📄 用yacclex设计实现小型basic语言.txt
字号:
The return value of the yyparse routine denotes success or failure of
the parser (possible return values: 0 = success, 1 = unrecoverable syntax
error or parse stack overflow).
Similar to TP Lex, the code template for the yyparse routine may be found in
the yyparse.cod file. The rules for locating this file are analogous to those
of TP Lex (see Section `TP Lex').
The TP Yacc library (YaccLib) unit is required by programs using Yacc-
generated parsers; you will therefore have to put an appropriate uses clause
into your program or unit that contains the parser routine. The YaccLib unit
also provides some routines which may be used to control the actions of the
parser. See the file yacclib.pas for further information.
Yacc Source
-----------
A TP Yacc program consists of three sections separated with the %% delimiter:
definitions
%%
rules
%%
auxiliary procedures
The TP Yacc language is free-format: whitespace (blanks, tabs and newlines)
is ignored, except if it serves as a delimiter. Comments have the C-like
format /* ... */. They are treated as whitespace. Grammar symbols are denoted
by identifiers which have the usual form (letter, including underscore,
followed by a sequence of letters and digits; upper- and lowercase is
distinct). The TP Yacc language also has some keywords which always start
with the % character. Literals are denoted by characters enclosed in single
quotes. The usual C-like escapes are recognized:
\n denotes newline
\r denotes carriage return
\t denotes tab
\b denotes backspace
\f denotes form feed
\NNN denotes character no. NNN in octal base
Definitions
-----------
The first section of a TP Yacc grammar serves to define the symbols used in
the grammar. It may contain the following types of definitions:
- start symbol definition: A definition of the form
%start symbol
declares the start nonterminal of the grammar (if this definition is
omitted, TP Yacc assumes the left-hand side nonterminal of the first
grammar rule as the start symbol of the grammar).
- terminal definitions: Definitions of the form
%token symbol ...
are used to declare the terminal symbols ("tokens") of the target
language. Any identifier not introduced in a %token definition will
be treated as a nonterminal symbol.
As far as TP Yacc is concerned, tokens are atomic symbols which do not
have an innert structure.
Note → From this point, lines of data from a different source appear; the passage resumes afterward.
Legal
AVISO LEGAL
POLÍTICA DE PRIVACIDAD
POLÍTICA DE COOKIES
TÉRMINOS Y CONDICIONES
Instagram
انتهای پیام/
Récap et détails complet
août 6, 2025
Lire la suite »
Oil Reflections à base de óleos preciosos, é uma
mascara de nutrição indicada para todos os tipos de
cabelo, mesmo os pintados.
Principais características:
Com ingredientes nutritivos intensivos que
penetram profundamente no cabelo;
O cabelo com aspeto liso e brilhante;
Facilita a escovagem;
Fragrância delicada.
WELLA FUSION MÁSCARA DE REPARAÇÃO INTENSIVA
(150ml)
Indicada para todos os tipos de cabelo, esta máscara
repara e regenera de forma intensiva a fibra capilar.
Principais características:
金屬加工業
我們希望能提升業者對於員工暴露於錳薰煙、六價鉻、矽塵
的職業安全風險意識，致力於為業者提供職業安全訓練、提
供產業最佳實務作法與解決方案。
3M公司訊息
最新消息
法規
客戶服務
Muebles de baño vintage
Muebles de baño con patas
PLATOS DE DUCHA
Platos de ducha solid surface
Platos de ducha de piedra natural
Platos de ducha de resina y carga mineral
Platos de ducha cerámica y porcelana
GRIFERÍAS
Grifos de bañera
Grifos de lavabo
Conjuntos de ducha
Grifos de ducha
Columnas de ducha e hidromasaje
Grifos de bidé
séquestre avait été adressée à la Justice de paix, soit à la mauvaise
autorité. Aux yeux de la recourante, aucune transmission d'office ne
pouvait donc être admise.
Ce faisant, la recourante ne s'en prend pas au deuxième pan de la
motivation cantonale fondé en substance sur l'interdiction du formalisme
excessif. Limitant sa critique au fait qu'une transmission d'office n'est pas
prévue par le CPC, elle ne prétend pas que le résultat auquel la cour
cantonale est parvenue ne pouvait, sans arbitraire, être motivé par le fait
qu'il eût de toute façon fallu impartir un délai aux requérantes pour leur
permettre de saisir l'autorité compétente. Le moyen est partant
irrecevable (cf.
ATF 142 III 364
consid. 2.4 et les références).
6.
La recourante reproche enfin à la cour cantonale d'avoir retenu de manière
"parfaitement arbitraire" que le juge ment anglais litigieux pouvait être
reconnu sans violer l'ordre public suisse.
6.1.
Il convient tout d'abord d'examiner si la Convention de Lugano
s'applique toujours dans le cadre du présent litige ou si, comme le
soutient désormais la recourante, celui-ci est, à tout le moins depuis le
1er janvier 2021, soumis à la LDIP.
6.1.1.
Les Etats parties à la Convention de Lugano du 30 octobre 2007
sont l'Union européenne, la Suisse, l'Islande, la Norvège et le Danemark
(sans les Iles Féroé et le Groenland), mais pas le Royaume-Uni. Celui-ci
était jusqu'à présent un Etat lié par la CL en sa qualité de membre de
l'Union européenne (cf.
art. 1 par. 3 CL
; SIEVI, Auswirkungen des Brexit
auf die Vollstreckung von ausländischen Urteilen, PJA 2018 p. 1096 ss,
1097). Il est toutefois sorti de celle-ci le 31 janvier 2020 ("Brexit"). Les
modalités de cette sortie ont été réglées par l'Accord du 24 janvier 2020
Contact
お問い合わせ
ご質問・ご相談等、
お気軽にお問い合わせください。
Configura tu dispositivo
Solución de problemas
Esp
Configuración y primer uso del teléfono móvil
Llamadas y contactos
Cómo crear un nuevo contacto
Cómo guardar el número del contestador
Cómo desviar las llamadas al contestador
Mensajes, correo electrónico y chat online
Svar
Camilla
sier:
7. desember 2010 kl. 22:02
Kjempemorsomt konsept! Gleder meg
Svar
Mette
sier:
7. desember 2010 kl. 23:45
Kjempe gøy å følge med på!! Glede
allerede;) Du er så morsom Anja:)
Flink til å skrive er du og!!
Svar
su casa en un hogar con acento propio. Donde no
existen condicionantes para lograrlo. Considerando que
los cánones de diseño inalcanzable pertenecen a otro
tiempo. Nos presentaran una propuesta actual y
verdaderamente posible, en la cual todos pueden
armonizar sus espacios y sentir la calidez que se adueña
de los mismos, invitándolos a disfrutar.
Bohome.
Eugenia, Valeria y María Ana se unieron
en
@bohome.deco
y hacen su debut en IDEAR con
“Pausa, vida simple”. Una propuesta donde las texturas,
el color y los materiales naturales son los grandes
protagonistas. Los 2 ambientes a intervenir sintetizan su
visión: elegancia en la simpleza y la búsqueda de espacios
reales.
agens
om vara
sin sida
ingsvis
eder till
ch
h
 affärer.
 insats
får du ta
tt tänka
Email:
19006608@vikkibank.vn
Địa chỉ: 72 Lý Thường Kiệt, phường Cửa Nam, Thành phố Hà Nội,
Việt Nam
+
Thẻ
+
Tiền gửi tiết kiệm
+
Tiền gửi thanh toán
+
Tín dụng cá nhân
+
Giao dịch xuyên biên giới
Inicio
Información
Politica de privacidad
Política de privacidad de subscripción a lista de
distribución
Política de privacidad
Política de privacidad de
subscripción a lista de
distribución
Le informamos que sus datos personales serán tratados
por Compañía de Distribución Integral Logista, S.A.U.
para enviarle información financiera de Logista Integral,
A lexical analyzer must be provided which
takes on the task of tokenizing the input stream and return the
individual tokens and literals to the parser (see Section `Lexical
Analysis').
- precedence definitions: Operator symbols (terminals) may be associated
with a precedence by means of a precedence definition which may have
one of the following forms
%left symbol ...
%right symbol ...
%nonassoc symbol ...
which are used to declare left-, right- and nonassociative operators,
respectively. Each precedence definition introduces a new precedence
level, lowest precedence first. E.g., you may write:
%nonassoc '<' '>' '=' GEQ LEQ NEQ /* relational operators */
%left '+' '-' OR /* addition operators */
%left '*' '/' AND /* multiplication operators */
%right NOT UMINUS /* unary operators */
A terminal identifier introduced in a precedence definition may, but
need not, appear in a %token definition as well.
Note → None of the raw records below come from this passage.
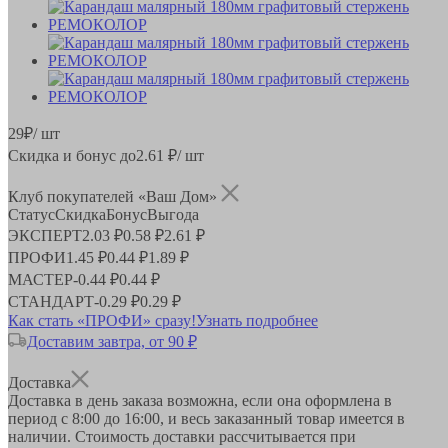
29
₽
/ шт
Скидка и бонус до
2.61
₽/ шт
Клуб покупателей «Ваш Дом»
Статус
Скидка
Бонус
Выгода
ЭКСПЕРТ
2.03 ₽
0.58 ₽
2.61 ₽
ПРОФИ
1.45 ₽
0.44 ₽
1.89 ₽
МАСТЕР
-
0.44 ₽
0.44 ₽
СТАНДАРТ
-
0.29 ₽
0.29 ₽
Как стать «ПРОФИ» сразу!
Узнать подробнее
Доставим завтра, от 90 ₽
Доставка
Доставка в день заказа возможна, если она оформлена в
период
с 8:00 до 16:00
, и весь заказанный товар имеется в
наличии. Стоимость доставки рассчитывается при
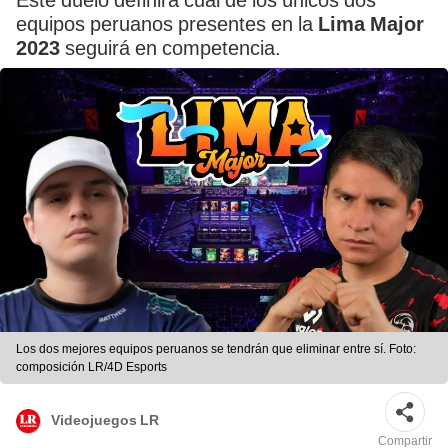
Este duelo definirá cuál de los únicos dos
equipos peruanos presentes en la
Lima Major
2023
seguirá en competencia.
Los dos mejores equipos peruanos se tendrán que eliminar entre sí. Foto:
composición LR/4D Esports
Videojuegos LR
Compartir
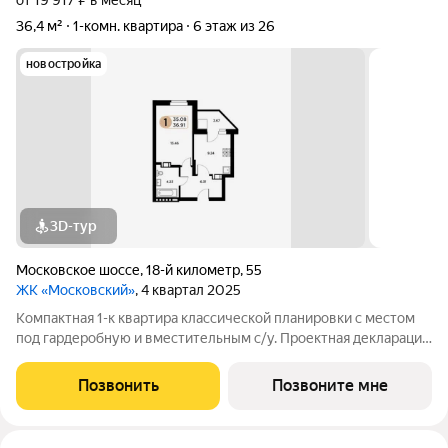
от 19 917 ₽ в месяц
36,4 м²
1-комн. квартира
6 этаж из 26
новостройка
3D-тур
Московское шоссе
,
18-й километр
,
55
ЖК «Московский»
, 4 квартал 2025
Компактная 1-к квартира классической планировки с местом
под гардеробную и вместительным с/у. Проектная декларация
по объекту размещена на сайте 'https://наш.дом.рф/'
Позвонить
Позвоните мне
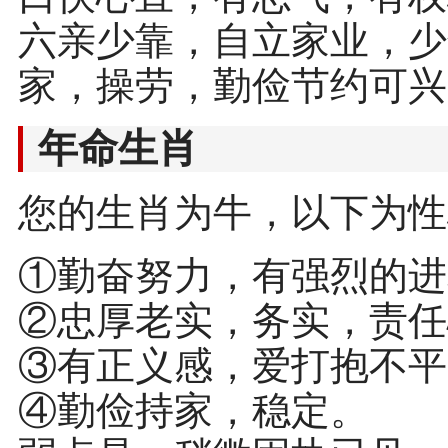
六亲少靠，自立家业，少
家，操劳，勤俭节约可兴
年命生肖
您的生肖为牛，以下为性
①勤奋努力，有强烈的进
②忠厚老实，务实，责任
③有正义感，爱打抱不平
④勤俭持家，稳定。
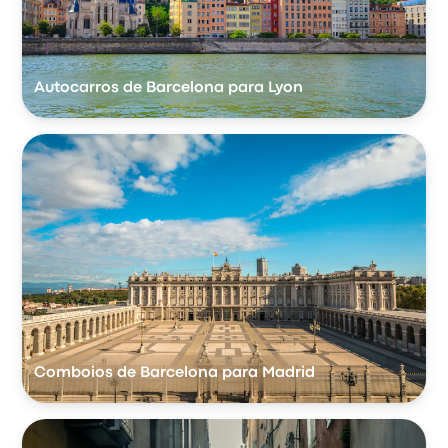
Autocarros de Barcelona para Lyon
Comboios de Barcelona para Madrid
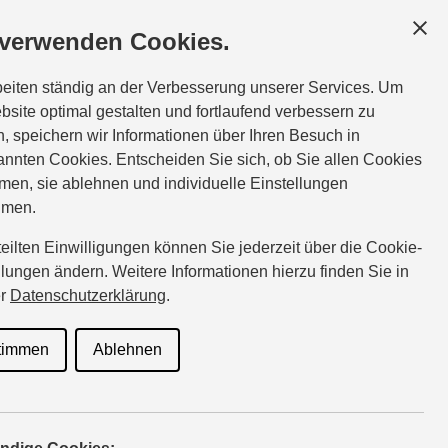
 verwenden Cookies.
beiten ständig an der Verbesserung unserer Services. Um
bsite optimal gestalten und fortlaufend verbessern zu
, speichern wir Informationen über Ihren Besuch in
nnten Cookies. Entscheiden Sie sich, ob Sie allen Cookies
men, sie ablehnen und individuelle Einstellungen
hmen.
rteilten Einwilligungen können Sie jederzeit über die Cookie-
llungen ändern. Weitere Informationen hierzu finden Sie in
er
Datenschutzerklärung
.
timmen
Ablehnen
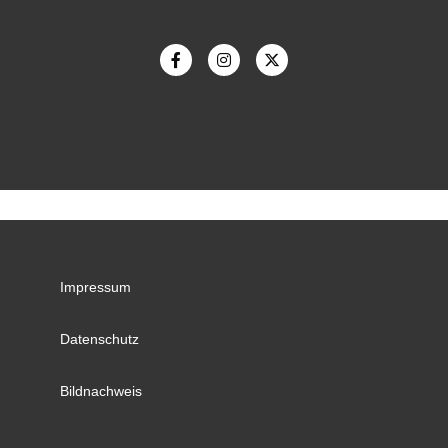
Impressum
Datenschutz
Bildnachweis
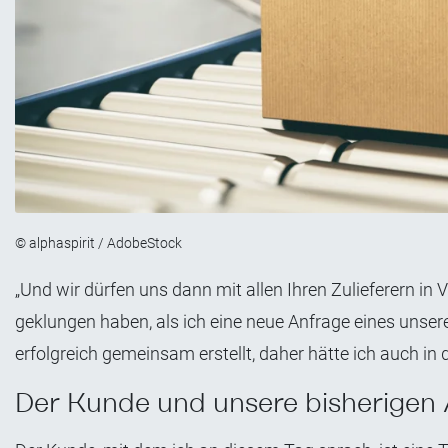
© alphaspirit / AdobeStock
„Und wir dürfen uns dann mit allen Ihren Zulieferern in
geklungen haben, als ich eine neue Anfrage eines unse
erfolgreich gemeinsam erstellt, daher hätte ich auch in
Der Kunde und unsere bisherigen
- type definitions: Any (terminal or nonterminal) grammar symbol may be
associated with a type identifier which is used in the processing of
semantic values. Type tags of the form <name> may be used in token and
precedence definitions to declare the type of a terminal symbol, e.g.:
%token <Real> NUM
%left <AddOp> '+' '-'
To declare the type of a nonterminal symbol, use a type definition of
the form:
%type <name> symbol ...
e.g.:
%type <Real> expr
In a %type definition, you may also omit the nonterminals, i.e. you
may write:
%type <name>
This is useful when a given type is only used with type casts (see
Section `Grammar Rules and Actions'), and is not associated with a
specific nonterminal.
- Turbo Pascal declarations: You may also include arbitrary Turbo Pascal
code in the definitions section, enclosed in %{ %}. This code will be
inserted as global declarations into the output file, unchanged.
Grammar Rules and Actions
-------------------------
The second part of a TP Yacc grammar contains the grammar rules for the
target language. Grammar rules have the format
name : symbol ... ;
The left-hand side of a rule must be an identifier (which denotes a
nonterminal symbol). The right-hand side may be an arbitrary (possibly
empty) sequence of nonterminal and terminal symbols (including literals
enclosed in single quotes). The terminating semicolon may also be omitted.
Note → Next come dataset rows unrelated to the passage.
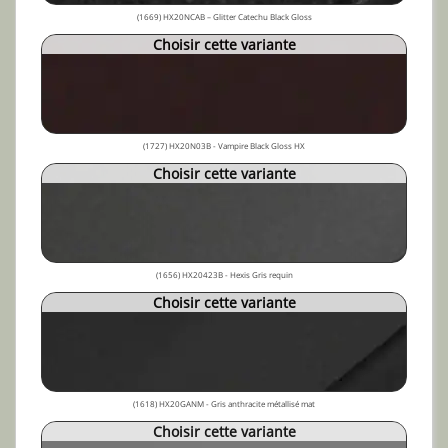
(1669) HX20NCAB – Glitter Catechu Black Gloss
Choisir cette variante
(1727) HX20N03B - Vampire Black Gloss HX
Choisir cette variante
(1656) HX20423B - Hexis Gris requin
Choisir cette variante
(1618) HX20GANM - Gris anthracite métallisé mat
Choisir cette variante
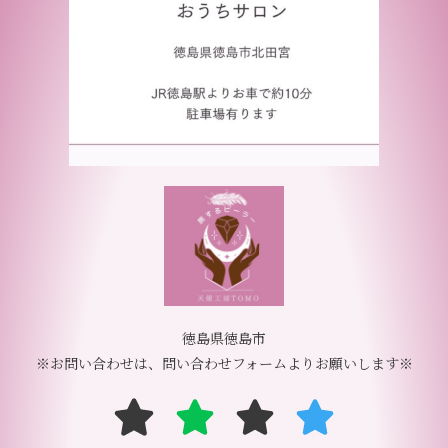
徳島県徳島市
※お問い合わせは、問い合わせフォームよりお願いします※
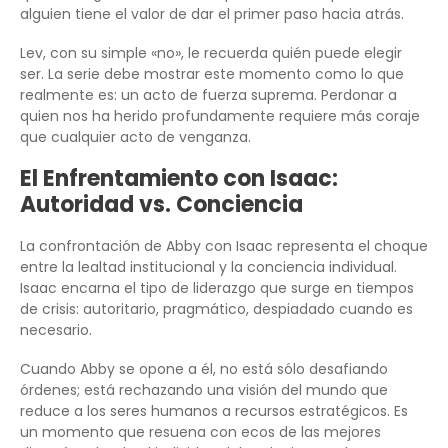
alguien tiene el valor de dar el primer paso hacia atrás.
Lev, con su simple «no», le recuerda quién puede elegir
ser. La serie debe mostrar este momento como lo que
realmente es: un acto de fuerza suprema. Perdonar a
quien nos ha herido profundamente requiere más coraje
que cualquier acto de venganza.
El Enfrentamiento con Isaac:
Autoridad vs. Conciencia
La confrontación de Abby con Isaac representa el choque
entre la lealtad institucional y la conciencia individual.
Isaac encarna el tipo de liderazgo que surge en tiempos
de crisis: autoritario, pragmático, despiadado cuando es
necesario.
Cuando Abby se opone a él, no está sólo desafiando
órdenes; está rechazando una visión del mundo que
reduce a los seres humanos a recursos estratégicos. Es
un momento que resuena con ecos de las mejores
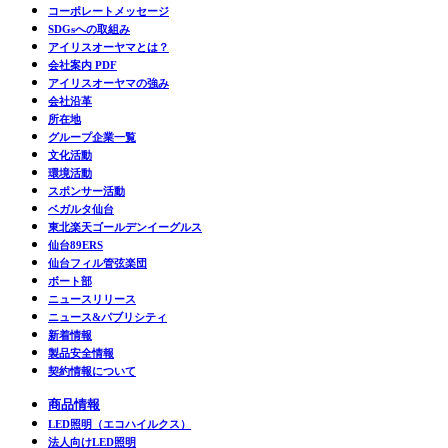
コーポレートメッセージ
SDGsへの取組み
アイリスオーヤマとは？
会社案内 PDF
アイリスオーヤマの強み
会社沿革
所在地
グループ企業一覧
文化活動
環境活動
スポンサー活動
ベガルタ仙台
東北楽天ゴールデンイーグルス
仙台89ERS
仙台フィル管弦楽団
ボート部
ニュースリリース
ニュース&パブリシティ
新着情報
製品安全情報
契約情報について
商品情報
LED照明（エコハイルクス）
法人向けLED照明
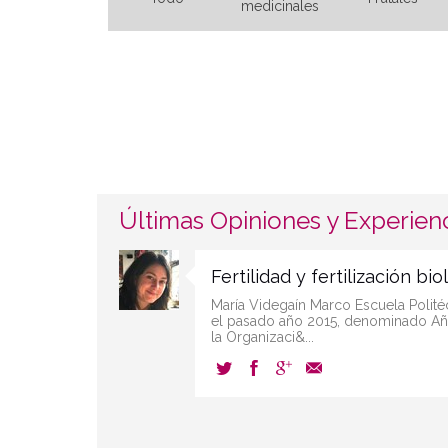
medicinales
Últimas Opiniones y Experien
Fertilidad y fertilización bio
María Videgaín Marco Escuela Polité
el pasado año 2015, denominado Año
la Organizaci&...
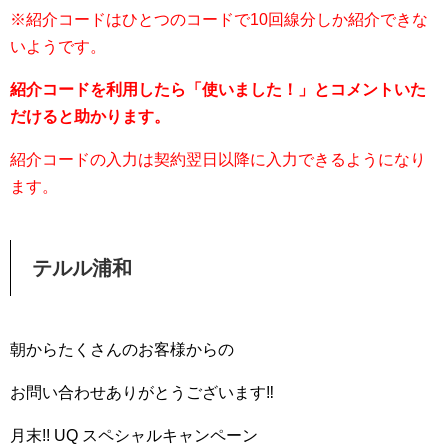
※紹介コードはひとつのコードで10回線分しか紹介できな
いようです。
紹介コードを利用したら「使いました！」とコメントいた
だけると助かります。
紹介コードの入力は契約翌日以降に入力できるようになり
ます。
テルル浦和
朝からたくさんのお客様からの
お問い合わせありがとうございます‼️
月末!! UQ スペシャルキャンペーン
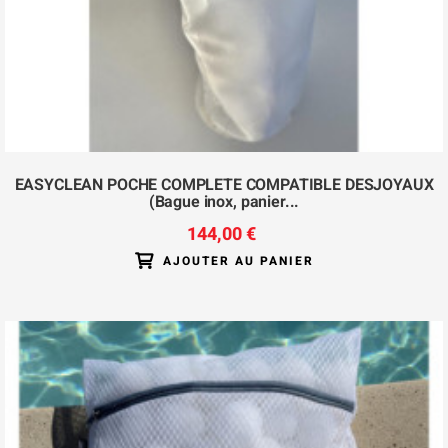
EASYCLEAN POCHE COMPLETE COMPATIBLE DESJOYAUX
(Bague inox, panier...
144,00 €
AJOUTER AU PANIER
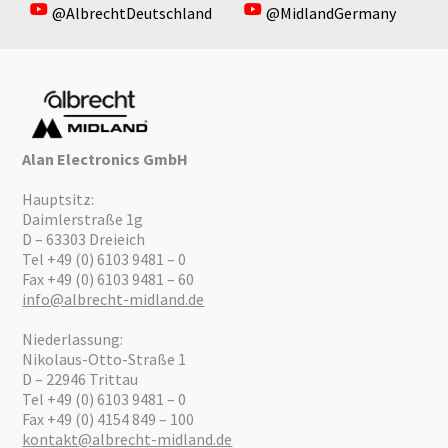
@AlbrechtDeutschland
@MidlandGermany
Alan Electronics GmbH
Hauptsitz:
Daimlerstraße 1g
D – 63303 Dreieich
Tel +49 (0) 6103 9481 – 0
Fax +49 (0) 6103 9481 – 60
info@albrecht-midland.de
Niederlassung:
Nikolaus-Otto-Straße 1
D – 22946 Trittau
Tel +49 (0) 6103 9481 – 0
Fax +49 (0) 4154 849 – 100
kontakt@albrecht-midland.de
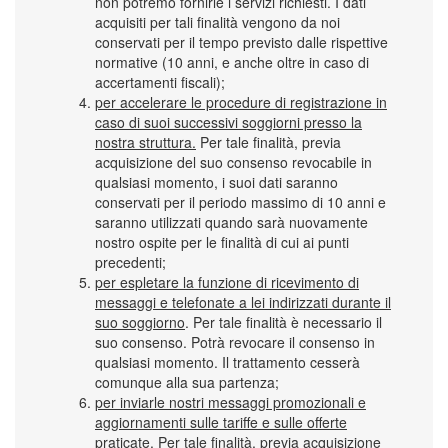
non potremo fornirle i servizi richiesti. I dati
acquisiti per tali finalità vengono da noi
conservati per il tempo previsto dalle rispettive
normative (10 anni, e anche oltre in caso di
accertamenti fiscali);
per accelerare le procedure di registrazione in
caso di suoi successivi soggiorni presso la
nostra struttura.
Per tale finalità, previa
acquisizione del suo consenso revocabile in
qualsiasi momento, i suoi dati saranno
conservati per il periodo massimo di 10 anni e
saranno utilizzati quando sarà nuovamente
nostro ospite per le finalità di cui ai punti
precedenti;
per espletare la funzione di ricevimento di
messaggi e telefonate a lei indirizzati durante il
suo soggiorno
. Per tale finalità è necessario il
suo consenso. Potrà revocare il consenso in
qualsiasi momento. Il trattamento cesserà
comunque alla sua partenza;
per inviarle nostri messaggi promozionali e
aggiornamenti sulle tariffe e sulle offerte
praticate.
Per tale finalità, previa acquisizione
Different rules for the same left-hand side symbols may be written using
the | character to separate the different alternatives:
name : symbol ...
| symbol ...
...
;
For instance, to specify a simple grammar for arithmetic expressions, you
may write:
%left '+' '-'
%left '*' '/'
%token NUM
%%
expr : expr '+' expr
| expr '-' expr
| expr '*' expr
| expr '/' expr
| '(' expr ')'
| NUM
;
(The %left definitions at the beginning of the grammar are needed to specify
the precedence and associativity of the operator symbols. This will be
discussed in more detail in Section `Ambigious Grammars'.)
Grammar rules may contain actions - Turbo Pascal statements enclosed in
{ } - to be executed as the corresponding rules are recognized. Furthermore,
rules may return values, and access values returned by other rules. These
"semantic" values are written as $$ (value of the left-hand side nonterminal)
and $i (value of the ith right-hand side symbol). They are kept on a special
value stack which is maintained automatically by the parser.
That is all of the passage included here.